Untrackable variables -- reserved names
Only ordinary variables can be tracked -- variables that are active
bindings cannot be tracked.
Several variable names are reserved and cannot be tracked:
.trackingEnv, .trackingFileMap, .trackingUnsaved,
.trackingSummary, .trackingSummaryChanged,
.trackingOptions. Additionally, any variable with a newline
character ("\n") as part of its name cannot be tracked (the main
reason for this is that the mapping from object names to file names is
stored in a text file, and newline character delimits the name).The file map
The mapping from object names to file names is stored in the file
fileMap.txt. This data is stored as ordinary text file to make
it easy for users to see the object-file mappings outside of R.Implementation considerations
The reason that objects must be explicitly registered for tracking is
that there is currently no way of setting up a function to be called
when a new object is created, so new objects are always created as
ordinary R objects. Similarly, the R remove() functions does not
have any hooks, so if remove() is called on a tracked variable,
it will just remove the active binding in the visible environment, but
will not disturb the underlying tracking environment. The
track.remove() function will completely remove a tracked variable
from the visible environment and the underlying tracking environment
(including deleting an associated disk file.)

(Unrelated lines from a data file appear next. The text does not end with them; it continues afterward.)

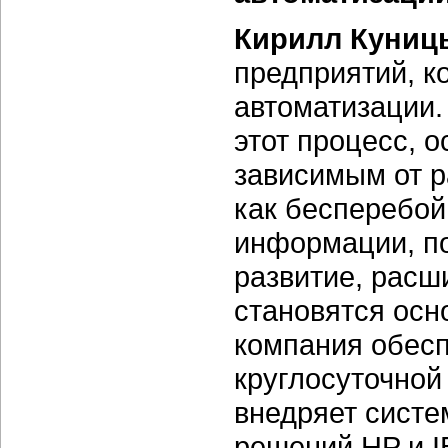
Кирилл Куниц
предприятий, к
автоматизации.
этот процесс, 
зависимым от р
как бесперебой
информации, п
развитие, расш
становятся осн
компания обесп
круглосуточной
внедряет систе
решений HP и I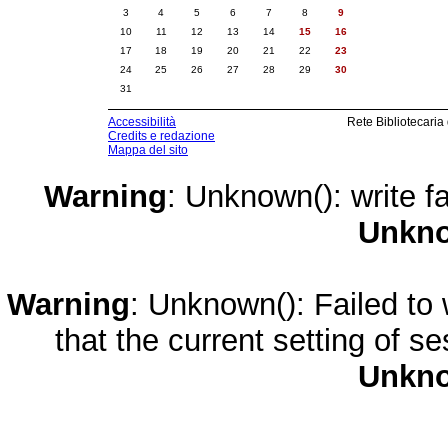
3
4
5
6
7
8
9
10
11
12
13
14
15
16
17
18
19
20
21
22
23
24
25
26
27
28
29
30
31
Accessibilità
Rete Bibliotecaria
Credits e redazione
Mappa del sito
Warning
: Unknown(): write fa
Unkn
Warning
: Unknown(): Failed to w
that the current setting of s
Unkn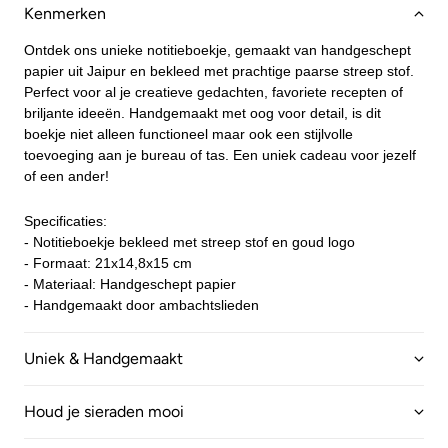
Kenmerken
Ontdek ons unieke notitieboekje, gemaakt van handgeschept
papier uit Jaipur en bekleed met prachtige paarse streep stof.
Perfect voor al je creatieve gedachten, favoriete recepten of
briljante ideeën. Handgemaakt met oog voor detail, is dit
boekje niet alleen functioneel maar ook een stijlvolle
toevoeging aan je bureau of tas. Een uniek cadeau voor jezelf
of een ander!
Specificaties:
- Notitieboekje bekleed met streep stof en goud logo
- Formaat: 21x14,8x15 cm
- Materiaal: Handgeschept papier
- Handgemaakt door ambachtslieden
Uniek & Handgemaakt
Houd je sieraden mooi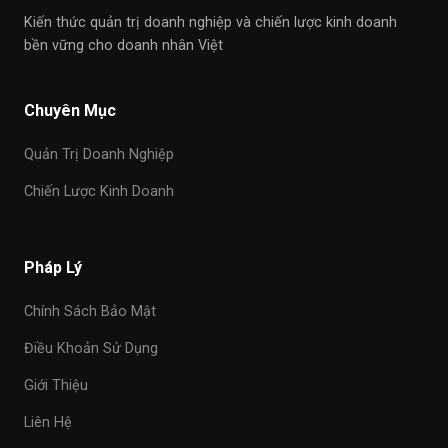
Kiến thức quản trị doanh nghiệp và chiến lược kinh doanh
bền vững cho doanh nhân Việt
Chuyên Mục
Quản Trị Doanh Nghiệp
Chiến Lược Kinh Doanh
Pháp Lý
Chính Sách Bảo Mật
Điều Khoản Sử Dụng
Giới Thiệu
Liên Hệ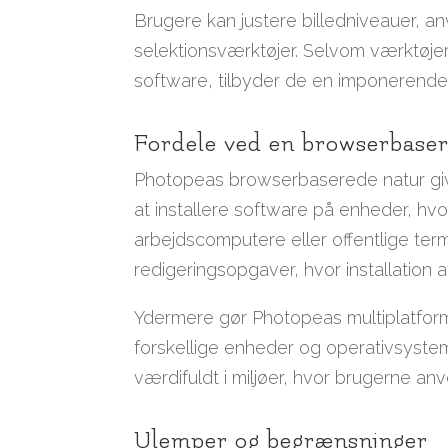
Brugere kan justere billedniveauer, an
selektionsværktøjer. Selvom værktøje
software, tilbyder de en imponerende 
Fordele ved en browserbaser
Photopeas browserbaserede natur giver
at installere software på enheder, hvor
arbejdscomputere eller offentlige term
redigeringsopgaver, hvor installation a
Ydermere gør Photopeas multiplatforms
forskellige enheder og operativsystem
værdifuldt i miljøer, hvor brugerne 
Ulemper og begrænsninger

Object tracking was intended to be used in situations where large
numbers of large objects must be manipulated. Consequently, there is a
good chance of exhausting resources while using the track
package. The track code tries to check return codes when
creating objects or writing files, and in cases where it is unable to
complete an operation it tries leave the tracking environment in a state
from which objects can be salvaged. The functions
track.rebuild() and track.flush() are provided to
help recover from situations where resource limitations prevented
successful operation. Note that files are generally written in a
"unsafe" manner (i.e., existing files can be overwritten with partial
new files), but in these cases data is retained in the memory and can be
rewritten after resolving file system problems.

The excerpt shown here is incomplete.